Nothing but a number is wanted here: the count of lines in the data holding the word "width".

=-=-=

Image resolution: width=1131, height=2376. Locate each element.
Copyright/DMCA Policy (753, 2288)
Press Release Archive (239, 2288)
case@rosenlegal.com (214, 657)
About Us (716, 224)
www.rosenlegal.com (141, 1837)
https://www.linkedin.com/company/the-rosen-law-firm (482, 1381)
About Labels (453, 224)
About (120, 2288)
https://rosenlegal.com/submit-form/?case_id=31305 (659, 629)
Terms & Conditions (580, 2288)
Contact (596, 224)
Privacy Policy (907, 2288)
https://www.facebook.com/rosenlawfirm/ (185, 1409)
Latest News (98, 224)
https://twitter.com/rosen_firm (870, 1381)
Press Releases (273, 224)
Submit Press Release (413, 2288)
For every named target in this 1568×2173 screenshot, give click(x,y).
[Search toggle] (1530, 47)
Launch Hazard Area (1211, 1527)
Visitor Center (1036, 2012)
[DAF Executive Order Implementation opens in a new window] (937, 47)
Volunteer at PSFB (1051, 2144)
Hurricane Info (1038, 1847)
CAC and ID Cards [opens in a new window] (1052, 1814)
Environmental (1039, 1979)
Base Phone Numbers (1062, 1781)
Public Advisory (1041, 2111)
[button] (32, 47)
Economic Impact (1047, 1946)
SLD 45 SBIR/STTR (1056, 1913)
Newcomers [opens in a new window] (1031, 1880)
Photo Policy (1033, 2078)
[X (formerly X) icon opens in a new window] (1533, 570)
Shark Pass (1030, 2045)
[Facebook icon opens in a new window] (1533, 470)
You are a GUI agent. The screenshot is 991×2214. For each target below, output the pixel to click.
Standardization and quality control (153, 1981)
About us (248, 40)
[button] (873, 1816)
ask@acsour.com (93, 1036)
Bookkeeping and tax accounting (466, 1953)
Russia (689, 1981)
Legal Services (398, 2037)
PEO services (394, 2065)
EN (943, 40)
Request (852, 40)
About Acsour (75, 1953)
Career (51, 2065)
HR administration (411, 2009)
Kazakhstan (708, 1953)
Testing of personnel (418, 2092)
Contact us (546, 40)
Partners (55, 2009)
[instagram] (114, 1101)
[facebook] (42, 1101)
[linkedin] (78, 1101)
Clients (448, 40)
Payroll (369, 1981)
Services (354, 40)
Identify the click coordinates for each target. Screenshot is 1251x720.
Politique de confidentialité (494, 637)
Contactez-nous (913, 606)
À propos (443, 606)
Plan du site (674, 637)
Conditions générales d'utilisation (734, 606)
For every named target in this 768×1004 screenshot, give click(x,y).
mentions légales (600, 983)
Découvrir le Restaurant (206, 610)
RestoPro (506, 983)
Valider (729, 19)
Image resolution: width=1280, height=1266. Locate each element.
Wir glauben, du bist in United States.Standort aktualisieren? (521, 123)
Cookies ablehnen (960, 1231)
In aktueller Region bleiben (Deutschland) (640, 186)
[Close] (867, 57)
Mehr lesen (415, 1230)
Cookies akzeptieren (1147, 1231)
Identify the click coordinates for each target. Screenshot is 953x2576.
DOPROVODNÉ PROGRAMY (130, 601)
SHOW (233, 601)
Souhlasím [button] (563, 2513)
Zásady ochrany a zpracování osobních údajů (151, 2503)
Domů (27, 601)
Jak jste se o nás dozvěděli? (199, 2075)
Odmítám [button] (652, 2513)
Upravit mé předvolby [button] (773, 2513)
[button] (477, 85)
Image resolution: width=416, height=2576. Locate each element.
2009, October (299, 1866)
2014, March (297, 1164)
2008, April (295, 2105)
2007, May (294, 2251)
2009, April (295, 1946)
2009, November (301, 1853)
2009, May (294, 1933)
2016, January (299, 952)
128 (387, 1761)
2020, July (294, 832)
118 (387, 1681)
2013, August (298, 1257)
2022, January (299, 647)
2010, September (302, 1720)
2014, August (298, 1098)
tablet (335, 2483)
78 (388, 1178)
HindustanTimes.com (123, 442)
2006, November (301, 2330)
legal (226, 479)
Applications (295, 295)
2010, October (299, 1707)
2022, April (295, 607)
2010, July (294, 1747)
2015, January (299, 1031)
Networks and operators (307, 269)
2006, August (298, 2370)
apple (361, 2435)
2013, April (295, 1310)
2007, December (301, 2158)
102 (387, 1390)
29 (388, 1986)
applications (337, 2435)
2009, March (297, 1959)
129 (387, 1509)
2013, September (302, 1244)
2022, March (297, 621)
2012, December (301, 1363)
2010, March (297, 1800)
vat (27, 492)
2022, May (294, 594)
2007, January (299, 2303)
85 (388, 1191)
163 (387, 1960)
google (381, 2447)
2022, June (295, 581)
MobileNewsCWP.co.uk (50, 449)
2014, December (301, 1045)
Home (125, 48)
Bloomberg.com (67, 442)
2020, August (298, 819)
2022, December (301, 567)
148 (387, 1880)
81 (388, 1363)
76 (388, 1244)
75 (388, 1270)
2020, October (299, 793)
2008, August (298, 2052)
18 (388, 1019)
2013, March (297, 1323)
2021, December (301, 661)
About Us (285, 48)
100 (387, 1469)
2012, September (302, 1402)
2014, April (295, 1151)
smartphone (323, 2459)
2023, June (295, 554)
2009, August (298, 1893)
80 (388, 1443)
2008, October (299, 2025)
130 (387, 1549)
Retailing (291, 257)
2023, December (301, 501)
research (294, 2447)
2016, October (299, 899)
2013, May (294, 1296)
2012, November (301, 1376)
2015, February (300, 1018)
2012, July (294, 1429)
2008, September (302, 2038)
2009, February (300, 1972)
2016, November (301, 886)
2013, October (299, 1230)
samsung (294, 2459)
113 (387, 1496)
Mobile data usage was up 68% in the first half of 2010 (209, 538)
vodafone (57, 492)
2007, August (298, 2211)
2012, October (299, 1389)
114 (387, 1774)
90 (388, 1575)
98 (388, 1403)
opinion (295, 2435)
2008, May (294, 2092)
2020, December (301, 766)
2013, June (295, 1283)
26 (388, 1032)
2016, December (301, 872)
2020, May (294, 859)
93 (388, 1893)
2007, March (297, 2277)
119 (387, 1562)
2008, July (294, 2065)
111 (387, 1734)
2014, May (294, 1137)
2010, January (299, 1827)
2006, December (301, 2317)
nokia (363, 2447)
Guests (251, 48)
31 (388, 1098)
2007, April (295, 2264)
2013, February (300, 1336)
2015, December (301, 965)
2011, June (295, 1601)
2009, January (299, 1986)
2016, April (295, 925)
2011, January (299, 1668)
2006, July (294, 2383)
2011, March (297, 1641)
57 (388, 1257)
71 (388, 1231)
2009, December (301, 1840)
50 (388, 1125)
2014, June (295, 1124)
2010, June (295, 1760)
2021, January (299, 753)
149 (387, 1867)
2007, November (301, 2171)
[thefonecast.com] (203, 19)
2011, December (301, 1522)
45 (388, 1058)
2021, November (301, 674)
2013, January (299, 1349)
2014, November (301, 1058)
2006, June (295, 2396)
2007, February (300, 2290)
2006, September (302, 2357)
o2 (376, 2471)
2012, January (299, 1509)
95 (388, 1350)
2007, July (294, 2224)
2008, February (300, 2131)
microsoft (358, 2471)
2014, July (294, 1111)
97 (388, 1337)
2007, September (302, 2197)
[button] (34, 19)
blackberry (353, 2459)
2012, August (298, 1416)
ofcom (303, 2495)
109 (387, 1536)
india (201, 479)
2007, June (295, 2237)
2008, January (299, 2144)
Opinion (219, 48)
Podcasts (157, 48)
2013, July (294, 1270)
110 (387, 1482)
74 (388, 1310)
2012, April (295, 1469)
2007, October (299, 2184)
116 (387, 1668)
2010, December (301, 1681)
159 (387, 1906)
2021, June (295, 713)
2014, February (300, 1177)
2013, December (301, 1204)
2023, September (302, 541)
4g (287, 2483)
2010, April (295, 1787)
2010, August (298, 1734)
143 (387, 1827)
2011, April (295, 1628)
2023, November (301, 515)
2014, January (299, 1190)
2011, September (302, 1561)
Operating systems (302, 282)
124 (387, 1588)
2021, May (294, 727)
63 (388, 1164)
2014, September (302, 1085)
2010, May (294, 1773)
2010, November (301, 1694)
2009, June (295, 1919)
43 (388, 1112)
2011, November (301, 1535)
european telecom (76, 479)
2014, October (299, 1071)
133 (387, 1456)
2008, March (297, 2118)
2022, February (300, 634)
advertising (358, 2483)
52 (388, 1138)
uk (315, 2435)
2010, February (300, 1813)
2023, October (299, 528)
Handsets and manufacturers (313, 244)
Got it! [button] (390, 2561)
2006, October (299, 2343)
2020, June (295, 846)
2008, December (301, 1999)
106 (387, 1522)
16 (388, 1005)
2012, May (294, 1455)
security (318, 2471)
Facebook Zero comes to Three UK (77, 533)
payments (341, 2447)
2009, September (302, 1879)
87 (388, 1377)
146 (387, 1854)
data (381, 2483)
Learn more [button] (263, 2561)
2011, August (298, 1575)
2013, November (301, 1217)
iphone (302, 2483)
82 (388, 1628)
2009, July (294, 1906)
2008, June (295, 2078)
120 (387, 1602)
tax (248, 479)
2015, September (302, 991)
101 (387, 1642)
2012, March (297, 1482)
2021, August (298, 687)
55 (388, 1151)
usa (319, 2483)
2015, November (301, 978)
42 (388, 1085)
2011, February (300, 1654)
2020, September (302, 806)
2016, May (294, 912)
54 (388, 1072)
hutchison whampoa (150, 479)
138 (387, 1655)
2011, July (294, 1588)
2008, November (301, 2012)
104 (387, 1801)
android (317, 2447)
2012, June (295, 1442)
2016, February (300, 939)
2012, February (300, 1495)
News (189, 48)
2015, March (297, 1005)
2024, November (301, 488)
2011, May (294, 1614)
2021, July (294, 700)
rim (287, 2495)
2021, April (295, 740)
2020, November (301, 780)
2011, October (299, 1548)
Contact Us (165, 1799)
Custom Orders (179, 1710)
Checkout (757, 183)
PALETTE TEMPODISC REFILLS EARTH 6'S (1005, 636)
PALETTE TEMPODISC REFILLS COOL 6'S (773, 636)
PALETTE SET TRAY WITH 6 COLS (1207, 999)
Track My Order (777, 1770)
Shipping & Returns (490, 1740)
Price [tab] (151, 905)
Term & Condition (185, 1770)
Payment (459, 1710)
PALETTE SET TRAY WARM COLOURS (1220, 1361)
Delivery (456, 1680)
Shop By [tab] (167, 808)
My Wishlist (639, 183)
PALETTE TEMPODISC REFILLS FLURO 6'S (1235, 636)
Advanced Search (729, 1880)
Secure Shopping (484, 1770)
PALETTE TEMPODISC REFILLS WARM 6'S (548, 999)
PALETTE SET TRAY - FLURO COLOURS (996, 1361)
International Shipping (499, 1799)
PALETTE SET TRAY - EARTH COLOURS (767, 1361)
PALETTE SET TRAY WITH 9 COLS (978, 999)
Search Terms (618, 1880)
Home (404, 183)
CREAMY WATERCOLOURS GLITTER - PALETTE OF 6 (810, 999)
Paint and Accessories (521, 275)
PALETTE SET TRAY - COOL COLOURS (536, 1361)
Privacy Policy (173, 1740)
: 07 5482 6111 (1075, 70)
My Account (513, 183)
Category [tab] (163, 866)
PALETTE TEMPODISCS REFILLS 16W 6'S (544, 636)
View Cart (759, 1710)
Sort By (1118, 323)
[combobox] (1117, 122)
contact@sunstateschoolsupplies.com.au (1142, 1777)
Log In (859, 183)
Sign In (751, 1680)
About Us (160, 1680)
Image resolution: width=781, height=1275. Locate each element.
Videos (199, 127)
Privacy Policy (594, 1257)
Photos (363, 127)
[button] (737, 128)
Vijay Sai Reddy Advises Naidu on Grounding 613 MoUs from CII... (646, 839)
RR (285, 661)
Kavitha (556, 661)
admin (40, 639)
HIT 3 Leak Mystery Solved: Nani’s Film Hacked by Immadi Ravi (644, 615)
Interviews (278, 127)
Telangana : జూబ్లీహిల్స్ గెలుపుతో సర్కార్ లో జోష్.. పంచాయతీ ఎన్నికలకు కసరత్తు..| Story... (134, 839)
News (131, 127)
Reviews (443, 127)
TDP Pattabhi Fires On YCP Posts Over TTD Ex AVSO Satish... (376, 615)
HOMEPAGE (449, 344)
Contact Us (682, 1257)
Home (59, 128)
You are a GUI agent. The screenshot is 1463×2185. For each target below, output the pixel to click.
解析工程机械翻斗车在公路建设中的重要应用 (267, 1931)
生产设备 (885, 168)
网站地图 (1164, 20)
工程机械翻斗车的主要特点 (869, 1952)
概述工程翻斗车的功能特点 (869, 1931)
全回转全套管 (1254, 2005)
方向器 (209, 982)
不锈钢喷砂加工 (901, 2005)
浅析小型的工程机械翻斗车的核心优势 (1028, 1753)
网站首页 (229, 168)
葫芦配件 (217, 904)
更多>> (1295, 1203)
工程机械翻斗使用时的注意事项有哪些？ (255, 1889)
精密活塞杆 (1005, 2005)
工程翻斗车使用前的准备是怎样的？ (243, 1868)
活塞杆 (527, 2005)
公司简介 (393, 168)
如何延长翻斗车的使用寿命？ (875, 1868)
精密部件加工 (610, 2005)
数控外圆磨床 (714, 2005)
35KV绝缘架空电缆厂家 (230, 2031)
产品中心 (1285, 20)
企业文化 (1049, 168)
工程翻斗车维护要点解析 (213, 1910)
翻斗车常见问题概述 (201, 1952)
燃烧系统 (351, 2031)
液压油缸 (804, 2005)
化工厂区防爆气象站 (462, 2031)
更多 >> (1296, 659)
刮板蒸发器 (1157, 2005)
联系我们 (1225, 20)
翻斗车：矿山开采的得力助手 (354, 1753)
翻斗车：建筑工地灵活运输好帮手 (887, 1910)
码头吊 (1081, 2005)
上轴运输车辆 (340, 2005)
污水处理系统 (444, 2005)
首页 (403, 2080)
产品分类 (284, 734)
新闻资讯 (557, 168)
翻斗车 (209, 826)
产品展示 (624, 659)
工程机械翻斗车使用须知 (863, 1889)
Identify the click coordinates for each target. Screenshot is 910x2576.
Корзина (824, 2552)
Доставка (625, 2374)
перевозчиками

=-=-=

### Answer for this exercise
4